WHAT TO WORK ON
Whenever a line of the records below contains the word "widget", copy that line.
◇ ◇ ◇
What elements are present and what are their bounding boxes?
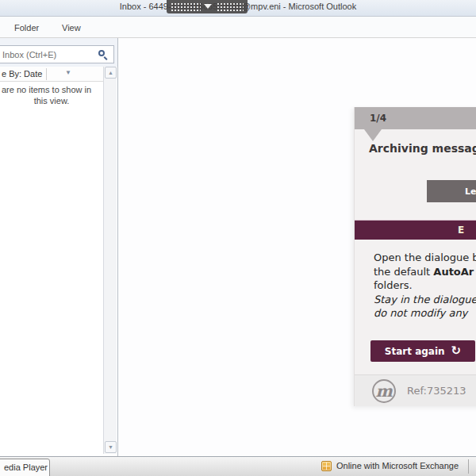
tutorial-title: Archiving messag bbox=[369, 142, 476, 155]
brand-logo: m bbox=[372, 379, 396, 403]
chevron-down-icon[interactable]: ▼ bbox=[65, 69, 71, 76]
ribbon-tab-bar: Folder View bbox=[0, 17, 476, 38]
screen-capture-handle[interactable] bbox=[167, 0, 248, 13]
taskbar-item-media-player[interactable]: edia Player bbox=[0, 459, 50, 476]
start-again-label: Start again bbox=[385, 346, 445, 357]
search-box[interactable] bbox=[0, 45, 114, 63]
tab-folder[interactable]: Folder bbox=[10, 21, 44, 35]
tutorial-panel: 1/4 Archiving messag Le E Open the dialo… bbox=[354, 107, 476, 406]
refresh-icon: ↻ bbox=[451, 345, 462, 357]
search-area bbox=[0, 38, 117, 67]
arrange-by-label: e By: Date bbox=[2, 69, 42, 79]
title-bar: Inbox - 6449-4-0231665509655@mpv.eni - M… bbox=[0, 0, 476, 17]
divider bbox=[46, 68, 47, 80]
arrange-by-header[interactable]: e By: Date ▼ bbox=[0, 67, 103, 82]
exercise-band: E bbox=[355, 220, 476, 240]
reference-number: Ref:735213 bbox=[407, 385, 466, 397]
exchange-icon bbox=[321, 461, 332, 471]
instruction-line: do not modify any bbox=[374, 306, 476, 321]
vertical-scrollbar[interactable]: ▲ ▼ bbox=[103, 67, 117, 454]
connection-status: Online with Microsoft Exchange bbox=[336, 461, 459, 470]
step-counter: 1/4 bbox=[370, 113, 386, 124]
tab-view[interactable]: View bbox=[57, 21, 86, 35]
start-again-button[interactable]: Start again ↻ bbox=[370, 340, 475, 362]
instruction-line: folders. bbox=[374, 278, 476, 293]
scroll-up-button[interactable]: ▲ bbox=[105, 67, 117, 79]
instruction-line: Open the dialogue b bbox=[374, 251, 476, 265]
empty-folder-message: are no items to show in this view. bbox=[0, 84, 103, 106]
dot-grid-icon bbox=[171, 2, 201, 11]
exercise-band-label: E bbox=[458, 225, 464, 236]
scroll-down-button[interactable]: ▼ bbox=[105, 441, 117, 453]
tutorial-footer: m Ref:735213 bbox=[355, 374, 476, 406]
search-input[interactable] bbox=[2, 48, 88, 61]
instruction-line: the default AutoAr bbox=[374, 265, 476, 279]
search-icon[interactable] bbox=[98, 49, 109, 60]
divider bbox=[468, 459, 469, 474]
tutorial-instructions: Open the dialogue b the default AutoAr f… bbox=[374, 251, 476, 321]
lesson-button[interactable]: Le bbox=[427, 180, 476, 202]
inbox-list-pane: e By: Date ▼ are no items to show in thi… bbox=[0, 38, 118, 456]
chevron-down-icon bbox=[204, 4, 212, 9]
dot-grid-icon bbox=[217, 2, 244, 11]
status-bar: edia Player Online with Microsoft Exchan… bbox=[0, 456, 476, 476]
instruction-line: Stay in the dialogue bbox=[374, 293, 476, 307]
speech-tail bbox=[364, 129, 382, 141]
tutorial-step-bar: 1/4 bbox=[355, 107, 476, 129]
◇ ◇ ◇
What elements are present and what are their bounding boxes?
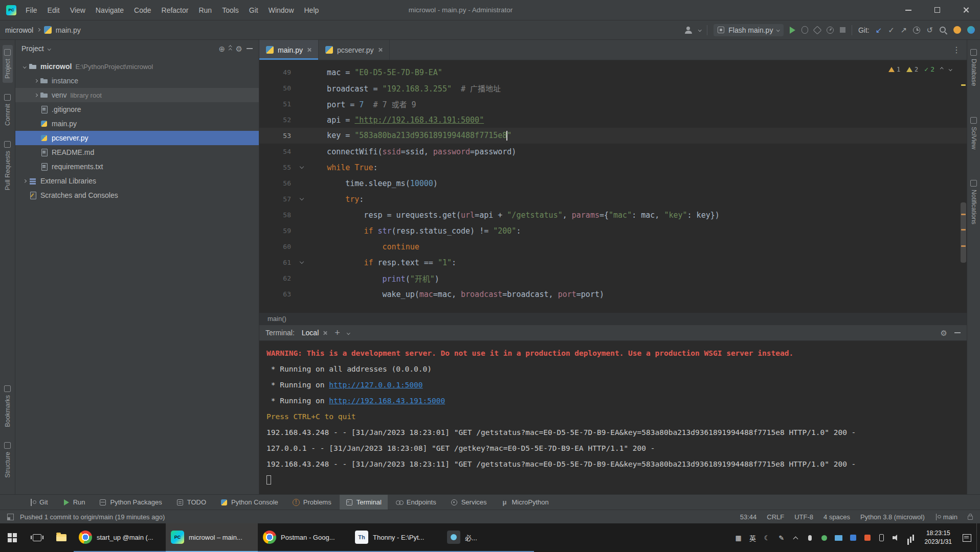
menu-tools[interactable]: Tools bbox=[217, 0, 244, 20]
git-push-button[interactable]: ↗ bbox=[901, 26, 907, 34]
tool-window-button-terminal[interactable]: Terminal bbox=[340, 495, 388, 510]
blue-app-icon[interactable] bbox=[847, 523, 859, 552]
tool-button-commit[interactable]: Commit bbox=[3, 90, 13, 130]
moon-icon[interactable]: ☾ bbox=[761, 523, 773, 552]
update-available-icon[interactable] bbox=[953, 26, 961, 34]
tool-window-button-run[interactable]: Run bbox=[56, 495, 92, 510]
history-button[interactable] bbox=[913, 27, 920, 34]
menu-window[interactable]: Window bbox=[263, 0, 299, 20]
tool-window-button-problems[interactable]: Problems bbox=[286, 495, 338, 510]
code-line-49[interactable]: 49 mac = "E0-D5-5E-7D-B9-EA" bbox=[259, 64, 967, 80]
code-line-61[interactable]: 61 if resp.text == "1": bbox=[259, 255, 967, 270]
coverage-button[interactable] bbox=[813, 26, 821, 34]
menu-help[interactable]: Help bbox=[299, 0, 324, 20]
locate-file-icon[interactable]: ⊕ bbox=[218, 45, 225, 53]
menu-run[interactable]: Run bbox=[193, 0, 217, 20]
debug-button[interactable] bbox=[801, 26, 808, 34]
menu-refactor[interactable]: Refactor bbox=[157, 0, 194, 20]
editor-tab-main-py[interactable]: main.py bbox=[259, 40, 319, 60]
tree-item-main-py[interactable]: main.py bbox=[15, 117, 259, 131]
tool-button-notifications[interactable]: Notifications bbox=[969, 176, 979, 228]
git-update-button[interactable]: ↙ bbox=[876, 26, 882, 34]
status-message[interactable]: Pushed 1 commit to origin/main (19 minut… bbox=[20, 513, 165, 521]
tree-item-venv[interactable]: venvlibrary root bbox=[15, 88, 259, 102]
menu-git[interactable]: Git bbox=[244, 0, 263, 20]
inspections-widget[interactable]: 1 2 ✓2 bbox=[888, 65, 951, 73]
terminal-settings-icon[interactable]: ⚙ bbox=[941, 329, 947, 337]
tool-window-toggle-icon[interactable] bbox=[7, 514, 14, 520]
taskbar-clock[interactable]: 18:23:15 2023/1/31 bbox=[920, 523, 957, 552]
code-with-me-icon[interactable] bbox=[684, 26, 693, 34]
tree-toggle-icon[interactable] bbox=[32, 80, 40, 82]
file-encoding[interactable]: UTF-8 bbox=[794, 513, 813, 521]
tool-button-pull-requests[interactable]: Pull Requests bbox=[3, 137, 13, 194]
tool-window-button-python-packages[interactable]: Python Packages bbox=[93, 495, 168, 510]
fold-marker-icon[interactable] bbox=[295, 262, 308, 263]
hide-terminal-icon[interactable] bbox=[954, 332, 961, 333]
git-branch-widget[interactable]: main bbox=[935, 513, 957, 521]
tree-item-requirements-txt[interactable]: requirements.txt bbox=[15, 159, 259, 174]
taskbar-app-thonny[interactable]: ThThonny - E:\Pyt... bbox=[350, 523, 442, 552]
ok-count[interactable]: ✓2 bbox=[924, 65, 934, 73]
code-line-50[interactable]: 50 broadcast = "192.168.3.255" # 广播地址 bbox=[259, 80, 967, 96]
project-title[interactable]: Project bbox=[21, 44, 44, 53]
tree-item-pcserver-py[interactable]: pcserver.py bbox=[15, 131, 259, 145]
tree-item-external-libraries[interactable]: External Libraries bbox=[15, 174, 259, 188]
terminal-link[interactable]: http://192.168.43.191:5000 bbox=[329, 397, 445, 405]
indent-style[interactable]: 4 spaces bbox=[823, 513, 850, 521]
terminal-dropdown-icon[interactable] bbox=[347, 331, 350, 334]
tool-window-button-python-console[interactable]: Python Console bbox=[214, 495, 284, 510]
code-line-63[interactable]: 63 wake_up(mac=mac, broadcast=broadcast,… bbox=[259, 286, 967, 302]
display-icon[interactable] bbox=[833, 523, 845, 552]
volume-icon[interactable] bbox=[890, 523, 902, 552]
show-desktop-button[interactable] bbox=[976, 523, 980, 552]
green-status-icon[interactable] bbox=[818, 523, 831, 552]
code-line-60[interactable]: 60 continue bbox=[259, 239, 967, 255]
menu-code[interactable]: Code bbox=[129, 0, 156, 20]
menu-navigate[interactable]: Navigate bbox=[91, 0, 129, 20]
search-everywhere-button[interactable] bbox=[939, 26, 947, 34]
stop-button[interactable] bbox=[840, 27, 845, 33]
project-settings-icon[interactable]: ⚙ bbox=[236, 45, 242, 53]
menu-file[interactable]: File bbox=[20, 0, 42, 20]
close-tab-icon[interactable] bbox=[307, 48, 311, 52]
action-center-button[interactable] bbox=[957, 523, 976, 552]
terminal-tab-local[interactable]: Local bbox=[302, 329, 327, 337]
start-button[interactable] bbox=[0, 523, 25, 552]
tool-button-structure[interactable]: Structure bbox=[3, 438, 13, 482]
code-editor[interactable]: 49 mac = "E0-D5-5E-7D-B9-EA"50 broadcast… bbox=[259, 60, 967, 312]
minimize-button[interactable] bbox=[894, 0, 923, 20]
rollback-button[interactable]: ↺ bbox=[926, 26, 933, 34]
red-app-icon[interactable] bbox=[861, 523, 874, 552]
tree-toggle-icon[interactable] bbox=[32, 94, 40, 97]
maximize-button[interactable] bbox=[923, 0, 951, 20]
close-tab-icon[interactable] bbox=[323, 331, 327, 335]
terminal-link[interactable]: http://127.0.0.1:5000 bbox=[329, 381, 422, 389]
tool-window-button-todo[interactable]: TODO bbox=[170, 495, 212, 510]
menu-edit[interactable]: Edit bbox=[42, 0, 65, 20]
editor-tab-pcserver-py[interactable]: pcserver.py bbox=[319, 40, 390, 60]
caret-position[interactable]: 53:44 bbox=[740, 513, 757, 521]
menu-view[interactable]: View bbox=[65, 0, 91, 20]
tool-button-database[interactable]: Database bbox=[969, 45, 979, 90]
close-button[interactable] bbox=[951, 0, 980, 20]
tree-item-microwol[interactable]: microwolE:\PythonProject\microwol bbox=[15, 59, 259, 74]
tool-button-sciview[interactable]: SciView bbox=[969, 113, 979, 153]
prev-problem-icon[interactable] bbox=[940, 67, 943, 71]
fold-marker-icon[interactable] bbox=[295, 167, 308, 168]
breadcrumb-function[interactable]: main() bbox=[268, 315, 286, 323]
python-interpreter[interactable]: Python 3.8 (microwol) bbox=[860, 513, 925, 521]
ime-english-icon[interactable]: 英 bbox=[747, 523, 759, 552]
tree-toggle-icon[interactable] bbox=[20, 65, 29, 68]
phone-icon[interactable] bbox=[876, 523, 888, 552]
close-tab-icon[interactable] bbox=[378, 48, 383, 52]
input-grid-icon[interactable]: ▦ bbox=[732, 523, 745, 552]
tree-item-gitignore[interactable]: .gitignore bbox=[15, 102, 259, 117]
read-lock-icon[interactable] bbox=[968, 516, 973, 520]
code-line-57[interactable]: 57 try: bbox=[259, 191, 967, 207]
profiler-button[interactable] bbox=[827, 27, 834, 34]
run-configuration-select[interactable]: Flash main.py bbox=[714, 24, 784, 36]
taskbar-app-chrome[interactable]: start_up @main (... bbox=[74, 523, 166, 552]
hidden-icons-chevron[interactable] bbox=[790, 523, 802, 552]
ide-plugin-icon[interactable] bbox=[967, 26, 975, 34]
◇ ◇ ◇
SOLUTION TO THIS PROBLEM
inspections-widget[interactable]: 1 2 ✓2 bbox=[888, 65, 951, 73]
git-branch-widget[interactable]: main bbox=[935, 513, 957, 521]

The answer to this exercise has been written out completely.